Middle market to bear disproportionate burden of adjustment As the United States inches perilously closer to a three-front trade war with its NAFTA trading partners, the EU and U.K., China, Japan and most of the economies situated along the Asian supply chain, the initial costs of the first few rounds of the prolonged trade spat are coming into view. Those costs will be concentrated in a number of critical industrial ecosystems. If the tariff policy is fully implemented, the costs will likely exceed $1.3 trillion with risk of a much greater hit to the U.S. economy than many are currently anticipating, and a premature end to the business cycle.

To date, the Trump administration has imposed roughly $105 billion of import taxes across the three large trade blocs and supply chains. Since retaliation in the early portion of the trade spat has been tit-for-tat, the additional $105 billion in global retaliation brings the early total hit on the U.S. economy to $210 billion.

So far these estimates have yet to show up in the hard economic data and have appeared only as anecdotal evidence in industry sentiment surveys and soft data. Even so, the impact of trade policy will begin to appear in the September and October U.S. economic data, especially in manufacturing, durable goods and retail, as well as in the third-quarter gross domestic product (GDP) report to be published on Oct. 26— just days before the U.S. congressional election.

If the administration follows through on all currently available tariff lines for import duties, the hit to the U.S. economy would be closer to $655 billion. Assuming continued in-kind retaliation, this would bring the total estimated impact to the economy to $1.31 trillion, excluding the possible effect of currency fluctuations and competitive currency devaluations. Our base case presented last year indicated that setting tariffs on all available imports is the demarcation point when a trade spat becomes a full-blown trade war.

Large, active multinational businesses are better prepared to endure the first few rounds of a trade spat than middle market companies. They typically have government affairs, customs and trade employees on their payrolls.
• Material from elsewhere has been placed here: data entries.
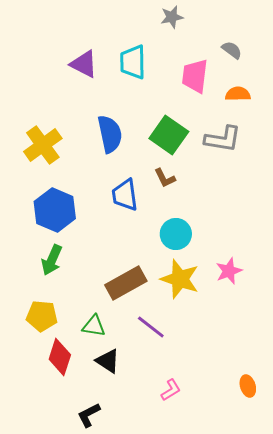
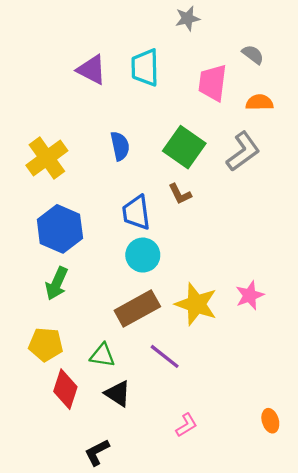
blue semicircle: (110, 134) -> (120, 146), size x0.7
gray L-shape: (223, 139) -> (243, 151), turned -45
cyan circle: (176, 234) -> (143, 255), moved

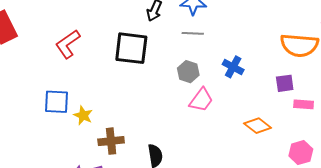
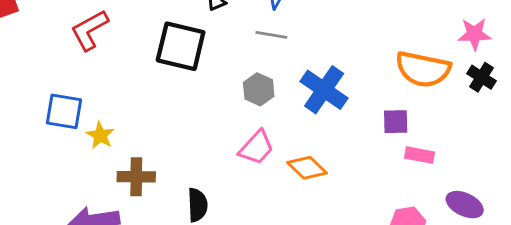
blue cross: (233, 67) -> (324, 90), size x1.5
pink trapezoid: (201, 100) -> (256, 148), moved
orange diamond: (258, 126) -> (307, 168), moved

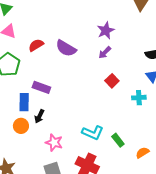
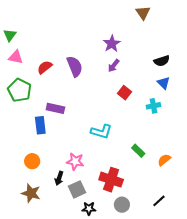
purple semicircle: (66, 48) -> (75, 66), turned -135
black arrow: (39, 116) -> (59, 178), moved
orange circle: (21, 126) -> (32, 161), moved
cyan L-shape: (93, 133) -> (101, 132), moved

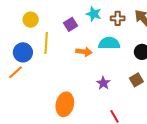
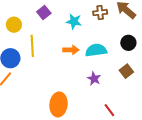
cyan star: (94, 14) -> (74, 21), moved
purple square: (71, 24) -> (44, 12), moved
cyan semicircle: (109, 43) -> (96, 50), moved

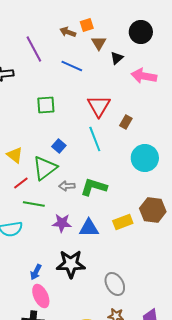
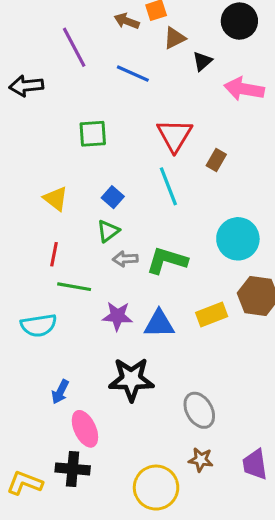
brown triangle: (99, 43) -> (175, 38), turned 35
yellow triangle: (15, 155) -> (56, 199), moved
cyan circle: (145, 158) -> (238, 239), moved
green triangle: (45, 168) -> (108, 231), moved, size x0.6
red line: (21, 183) -> (54, 254), turned -42
blue arrow: (36, 272) -> (60, 392), moved

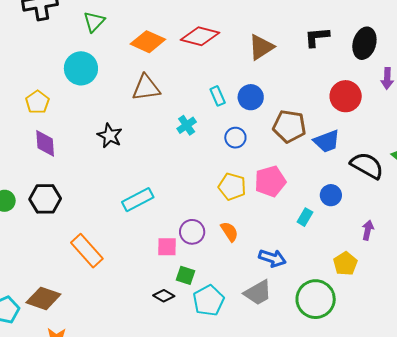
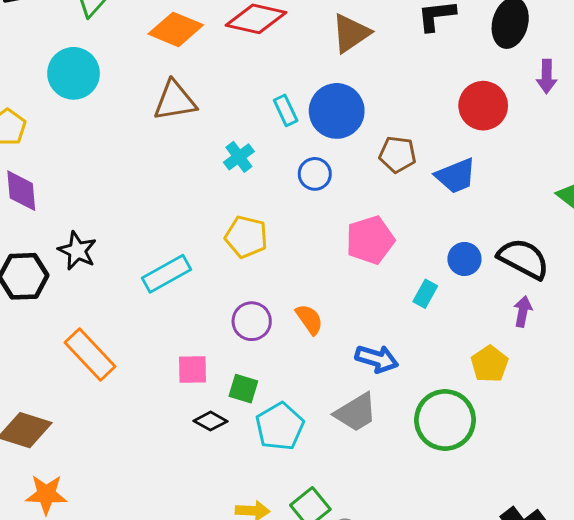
blue circle: (251, 97) -> (337, 111), size x1.4
brown pentagon: (289, 126) -> (397, 154), size x0.7
black star: (110, 136) -> (77, 251), moved
black semicircle: (367, 166) -> (523, 259), moved
yellow pentagon: (232, 187) -> (246, 237), moved
pink square: (167, 247) -> (192, 370), moved

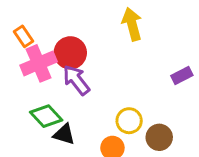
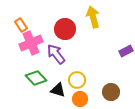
red circle: (70, 53) -> (65, 29), moved
yellow circle: (129, 121) -> (77, 80), moved
black triangle: (64, 134) -> (58, 90), moved

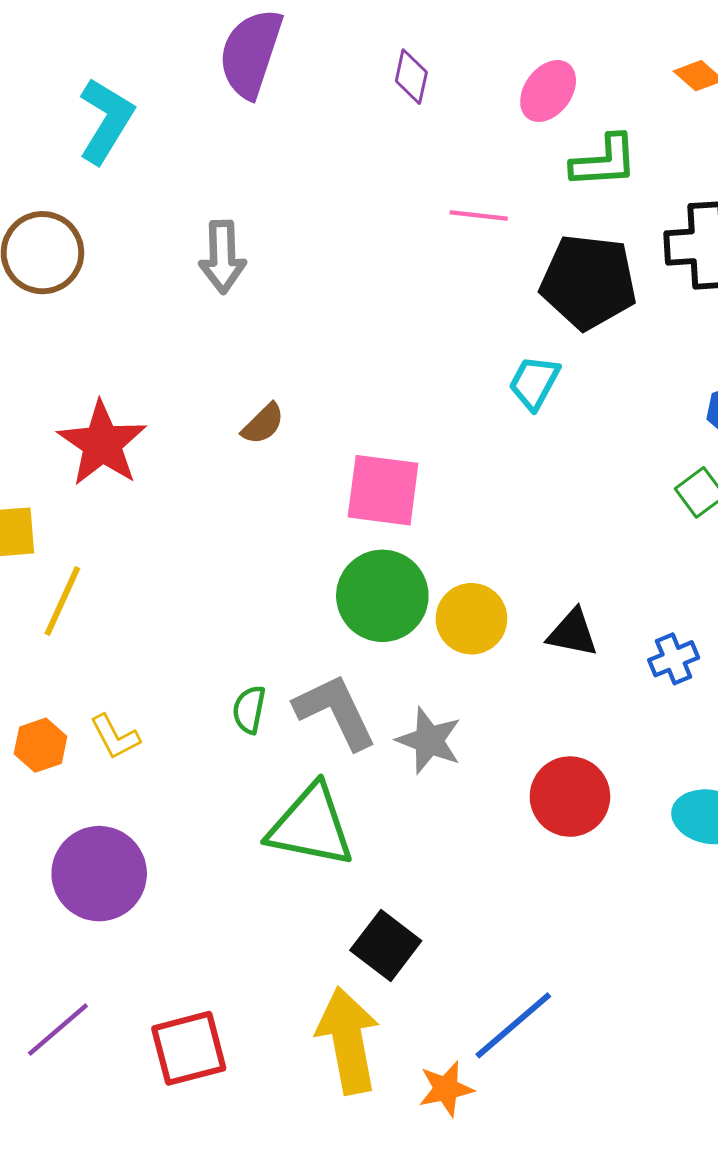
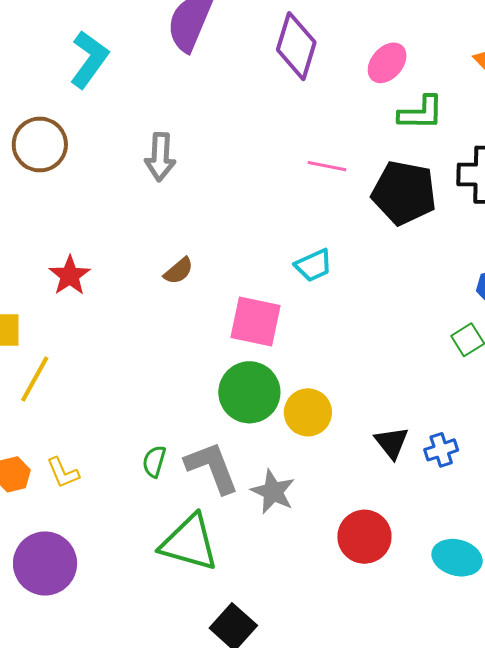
purple diamond: (411, 77) -> (296, 46), size x1.8
pink line: (479, 216) -> (327, 166), moved
cyan trapezoid: (534, 383) -> (313, 265), moved, turned -147
red star: (102, 444) -> (70, 276), size x0.7
black triangle: (573, 633) -> (392, 443), moved, turned 36

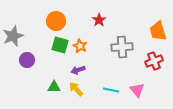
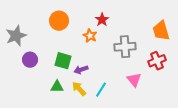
green square: (60, 45) -> (63, 61), moved
orange star: (80, 46) -> (90, 36), moved
cyan line: (111, 90) -> (101, 90), moved, turned -70
pink triangle: (137, 90) -> (134, 80), moved

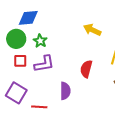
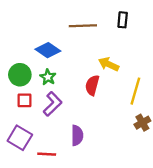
blue diamond: (28, 18) -> (48, 50), moved, turned 40
purple L-shape: (44, 64) -> (53, 104), turned -35
red semicircle: (86, 69) -> (92, 85), moved

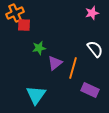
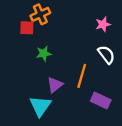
orange cross: (15, 13) -> (40, 14), moved
pink star: (92, 13) -> (103, 24), moved
purple triangle: (55, 63) -> (55, 85), moved

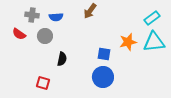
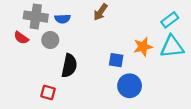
gray cross: (32, 15) -> (36, 17), size x1.5
black semicircle: (62, 59) -> (69, 66), size x1.5
blue circle: (103, 77) -> (130, 86), moved

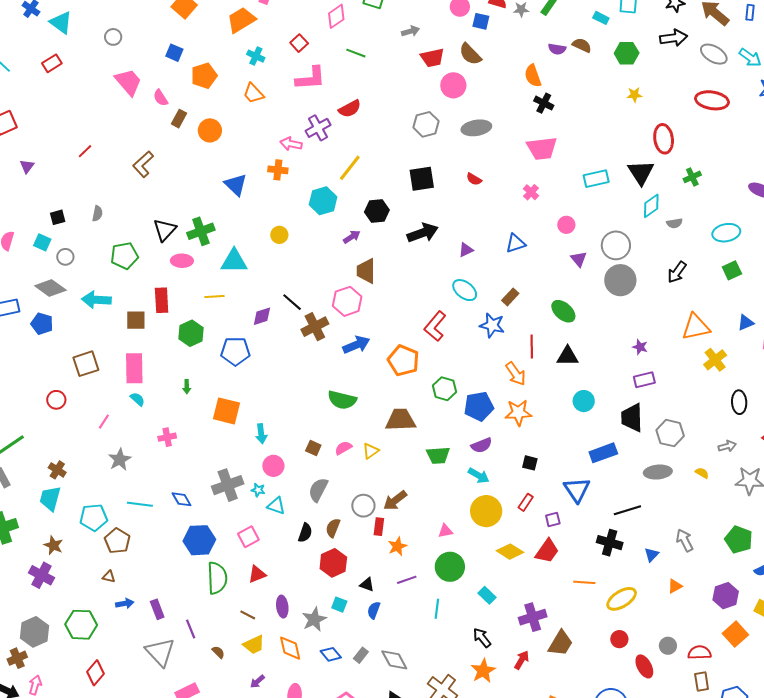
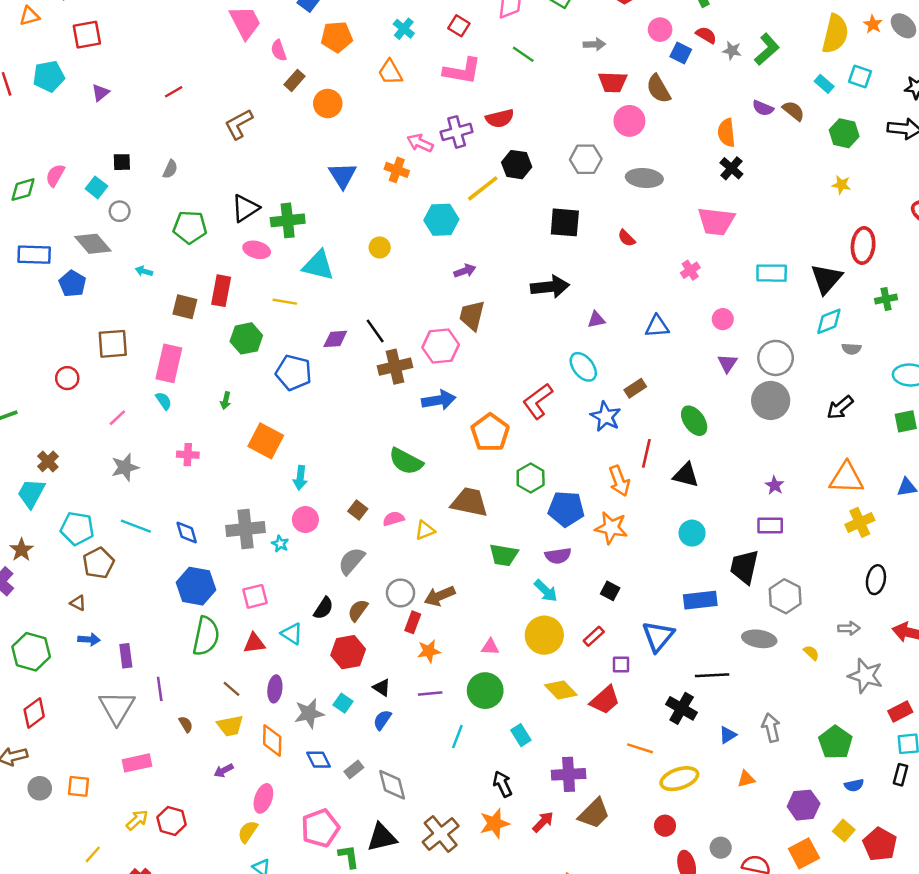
red square: (299, 43) -> (459, 26), turned -30
black hexagon: (377, 211) -> (517, 165), moved
cyan arrow: (96, 300) -> (144, 271), size x0.5
cyan triangle: (276, 506) -> (292, 634), moved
If a full-blown trade war breaks out, the hit to the U.S. economy will be large and difficult to quantify, given uncertainty over how financial markets would react to the use of financial weapons and competitive currency devaluations. Recent depreciation in the value of the Chinese yuan, either due to the inability or unwillingness of the Chinese government to support the value of its currency, implies we may be closer to a trade war than is commonly acknowledged by the government, the corporate sector or investors.